(MENAFN - Arab Times) The former lover and fortune teller of quirky billionaire Nina Wang was sentenced Friday to 12 years in prison after a Hong Kong court found him guilty of forging a will to claim her multibillion-dollar estate.
High Court Justice Andrew Macrae said Peter Chan's attempt to pass himself off as the beneficiary of Nina Wang's fortune, estimated by prosecutors at 83 billion Hong Kong dollars (10.7 billion), was "shameless, wicked and born of unparalleled greed." Wang, once Asia's richest woman, died in 2007 at age 69 after battling cancer. Hong Kong police charged Chan after a 2011 court ruling that a will purportedly leaving Wang's Chinachem Group to him was forged.
The legal battles over the will have enthralled the Chinese territory with their seamy mix of sex, big money and fraud allegations. Hong Kongers were riveted by juicy revelations of Chan's affair with Wang, who was two decades older than him. She was nicknamed "Little Sweetie" for her girlish outfits and pigtail hairdo.
Chan, a 53-year-old father of three, was convicted Thursday of forgery and using a false instrument. The judge sentenced him to 12 years on each count, to be served concurrently.
Chan is a former feng shui master who changed his name from Tony after converting recently to Christianity. In an attempt to prove that Wang and Chan's relationship was genuine, Chan's defense team showed videos in court last month of the pair kissing and caressing, according to media reports.

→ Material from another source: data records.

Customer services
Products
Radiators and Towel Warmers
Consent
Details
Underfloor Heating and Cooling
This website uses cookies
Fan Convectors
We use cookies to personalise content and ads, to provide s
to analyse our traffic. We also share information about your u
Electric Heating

The judge said Chan was not content with the HK3 billion (387 million) that Wang had given to him while she was alive and decided to claim her business empire and estate as well.
"I have no doubt you are nothing more than a clever and no doubt beguiling charlatan," Macrae said in sentencing Chan, who rocked back and forth with a pained expression while his wife wept quietly in the public gallery. Macrae said Chan's forgery was especially egregious because had he succeeded, it would have prevented the estate from going as intended to a charitable foundation Wang and her late husband founded and cost it millions in legal fees. "Instead of benefiting mankind as Nina Wang wanted, the only one to benefit would have been you," the judge said.

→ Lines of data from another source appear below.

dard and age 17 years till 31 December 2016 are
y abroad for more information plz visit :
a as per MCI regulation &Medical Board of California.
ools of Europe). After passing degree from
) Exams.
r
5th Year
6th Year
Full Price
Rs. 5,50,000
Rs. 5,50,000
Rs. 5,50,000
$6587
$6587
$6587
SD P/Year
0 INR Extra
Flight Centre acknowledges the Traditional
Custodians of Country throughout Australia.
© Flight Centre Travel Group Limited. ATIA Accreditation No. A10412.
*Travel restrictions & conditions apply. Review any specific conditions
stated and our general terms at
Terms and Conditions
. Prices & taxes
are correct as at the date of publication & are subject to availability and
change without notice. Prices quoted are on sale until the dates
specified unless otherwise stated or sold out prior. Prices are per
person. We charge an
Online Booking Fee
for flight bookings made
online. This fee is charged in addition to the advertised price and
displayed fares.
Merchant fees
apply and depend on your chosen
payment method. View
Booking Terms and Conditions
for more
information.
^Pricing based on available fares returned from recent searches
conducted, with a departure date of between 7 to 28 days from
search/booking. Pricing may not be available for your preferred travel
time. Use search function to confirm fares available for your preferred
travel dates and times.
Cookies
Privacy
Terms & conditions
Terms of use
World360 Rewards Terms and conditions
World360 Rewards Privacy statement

In the earlier court ruling, a judge upheld another will bestowing the fortune on Wang's Chinachem Charitable Foundation. Wang inherited developer Chinachem after her husband was kidnapped in 1990. He was never found despite a 33 million ransom his family paid. She built the company into a huge property developer, with office towers and apartment complexes throughout Hong Kong.

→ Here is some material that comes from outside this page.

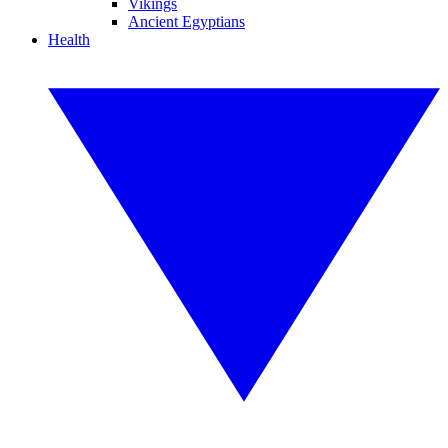
Vikings
Ancient Egyptians
Health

The pair met in 1992 when Wang sought out a feng shui master to find her husband. Chan was already married and had a patchy resume as a waiter, bartender, machinery salesman and market researcher, making him an unlikely match for Wang.
The judge also ordered Chan to repay the estimated HK2 million (258,000) cost of a preliminary hearing that he said was a waste of time and money. Chan's lawyer declined to say whether he would appeal. Chan managed to get 30 million sterling from Wang when she was sick and fragile in the last two days of her life, the judge said, calling his behaviour "shameless" and "wicked". Hong Kong police investigators hailed the result.
"This shows that no matter how long we take, the Hong Kong judicial system will ensure that any culprit will be subject to the great hand of justice," Ho Pak-ling, an official of the Commercial Crime Bureau, told reporters outside the court. The sentence is the latest setback for Chan, who was ordered in March to pay HK340 million (43.8 million) in tax arrears, and has been hit by the long, costly legal battle for Wang's estate that he lost in 2011.
Chan, a former bartender and feng shui master, who once lived in a cramped public housing flat, changed his name from Tony after that ruling and converted to Christianity this year. In 2011, the High Court upheld a previous judgement that a 2006 will leaving Wang's entire estate to Chan was a forgery, and upheld an earlier will bequeathing her fortune to a charitable foundation run by her family.